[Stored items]
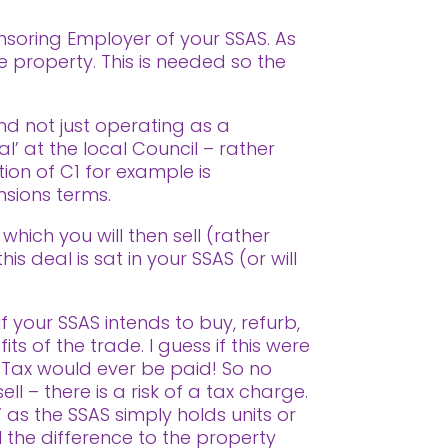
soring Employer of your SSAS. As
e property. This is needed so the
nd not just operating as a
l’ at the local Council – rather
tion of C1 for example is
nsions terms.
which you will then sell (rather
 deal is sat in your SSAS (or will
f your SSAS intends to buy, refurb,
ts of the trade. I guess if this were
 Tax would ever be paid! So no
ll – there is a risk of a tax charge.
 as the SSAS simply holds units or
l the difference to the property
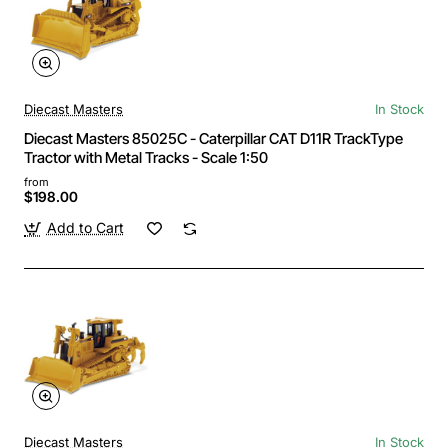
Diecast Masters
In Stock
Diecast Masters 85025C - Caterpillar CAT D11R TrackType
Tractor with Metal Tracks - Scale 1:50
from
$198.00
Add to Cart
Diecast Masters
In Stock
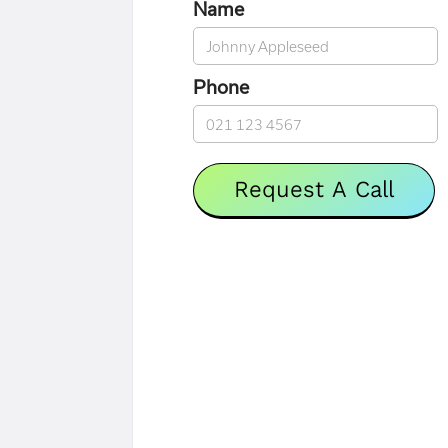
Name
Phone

■ Try it ■
Without the pictures, restate all the entries above exactly.

■ Response box ■
soring Employer of your SSAS. As
e property. This is needed so the
nd not just operating as a
l’ at the local Council – rather
tion of C1 for example is
nsions terms.
which you will then sell (rather
 deal is sat in your SSAS (or will
f your SSAS intends to buy, refurb,
ts of the trade. I guess if this were
 Tax would ever be paid! So no
ll – there is a risk of a tax charge.
 as the SSAS simply holds units or
l the difference to the property
Diecast Masters
In Stock
Diecast Masters 85025C - Caterpillar CAT D11R TrackType
Tractor with Metal Tracks - Scale 1:50
from
$198.00
Add to Cart
Diecast Masters
In Stock
Name
Phone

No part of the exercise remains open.